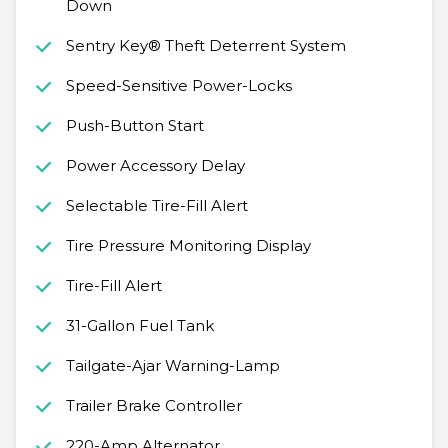
Down
Sentry Key® Theft Deterrent System
Speed-Sensitive Power-Locks
Push-Button Start
Power Accessory Delay
Selectable Tire-Fill Alert
Tire Pressure Monitoring Display
Tire-Fill Alert
31-Gallon Fuel Tank
Tailgate-Ajar Warning-Lamp
Trailer Brake Controller
220-Amp Alternator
○ ○ ○ ○ ○
* TASK REQUIREMENTS: All of the records must come back exactly as they stand, minus every picture.

* TASK OUTPUT:
Down
Sentry Key® Theft Deterrent System
Speed-Sensitive Power-Locks
Push-Button Start
Power Accessory Delay
Selectable Tire-Fill Alert
Tire Pressure Monitoring Display
Tire-Fill Alert
31-Gallon Fuel Tank
Tailgate-Ajar Warning-Lamp
Trailer Brake Controller
220-Amp Alternator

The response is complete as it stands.